Contudo, acredita o vereador, os prejuízos serão imensos já que o fechamento da destilaria de Nanuque promoveu “um abalo sem precedente” na região. Com a reativação da usina, diz ele, a geração de emprego trará um novo alento para nossa população.

“Às vezes fico imaginando quantos empregos a usina poderá gerar nos vales do Mucuri e Itaúnas. Partindo do pressuposto de que a Alcana, em pleno funcionamento, gerará mil empregos diretos, a quantidade dos indiretos será três ou quatro vezes maior”, afirma e relembra: “Quando o grupo Infinity comprou a Alcana, houve, por parte dos setores produtivos, uma expectativa de desenvolvimento muito grande. Mas, com a falência da Infinity, a frustração, somada com o desemprego, levou nossa economia para o buraco”.
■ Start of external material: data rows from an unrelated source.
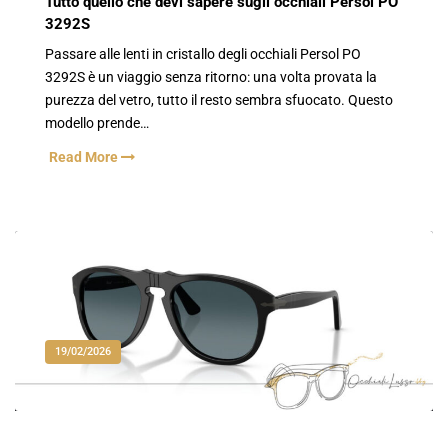
Tutto quello che devi sapere sugli occhiali Persol PO
3292S
Passare alle lenti in cristallo degli occhiali Persol PO
3292S è un viaggio senza ritorno: una volta provata la
purezza del vetro, tutto il resto sembra sfuocato. Questo
modello prende…
Read More
19/02/2026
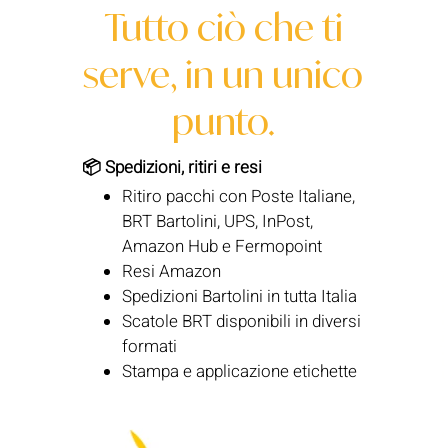
Tutto ciò che ti
serve, in un unico
punto.
📦 Spedizioni, ritiri e resi
Ritiro pacchi con Poste Italiane,
BRT Bartolini, UPS, InPost,
Amazon Hub e Fermopoint
Resi Amazon
Spedizioni Bartolini in tutta Italia
Scatole BRT disponibili in diversi
formati
Stampa e applicazione etichette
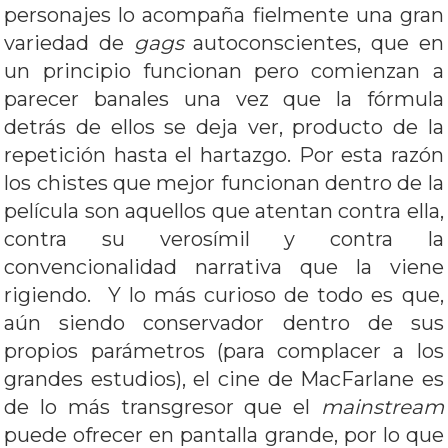
personajes lo acompaña fielmente una gran
variedad de
gags
autoconscientes, que en
un principio funcionan pero comienzan a
parecer banales una vez que la fórmula
detrás de ellos se deja ver, producto de la
repetición hasta el hartazgo. Por esta razón
los chistes que mejor funcionan dentro de la
película son aquellos que atentan contra ella,
contra su verosímil y contra la
convencionalidad narrativa que la viene
rigiendo. Y lo más curioso de todo es que,
aún siendo conservador dentro de sus
propios parámetros (para complacer a los
grandes estudios), el cine de MacFarlane es
de lo más transgresor que el
mainstream
puede ofrecer en pantalla grande, por lo que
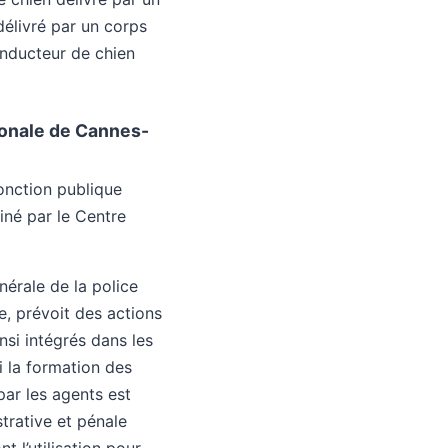
 délivré par un corps
onducteur de chien
ionale de Cannes-
fonction publique
iné par le Centre
nérale de la police
le, prévoit des actions
si intégrés dans les
i la formation des
par les agents est
strative et pénale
Para Renato Louzi, assessor parlamentar do deputado estadual Carlos Pimenta, Nanuque passou por sérias dificuldades com o encerramento das atividades da Alcana. Inúmeros investimentos foram realizados em vários setores que atendiam a empresa através da venda de materiais, insumos e outras como prestação de serviços.

“Agora que a população vivencia uma nova probabilidade para o setor, a Infinity quer atrasar o processo. É preciso que haja uma grande mobilização para defender os interesses de nossa região”, pontuou Louzi. “Não podemos aguardar passivamente que tudo aconteça dentro dos interesses da requerente, a participação popular é fundamental. Nossos representantes nas esferas estadual e federal, têm de buscar meios para defender nossos interesses. Nanuque não pode mais, sofrer com essa empresa que causou tantos prejuízos para a região”.

O grupo Alcon, através de nota publicada após a compra, que serão necessários investimentos na ordem de R$ 40 milhões para colocar a planta industrial em condições de operar e outros R$ 100 milhões para aplicar no plantio de matéria prima. Isso poderá gerar cerca de 2.500 empregos diretos, fator primordial para reativar a economia.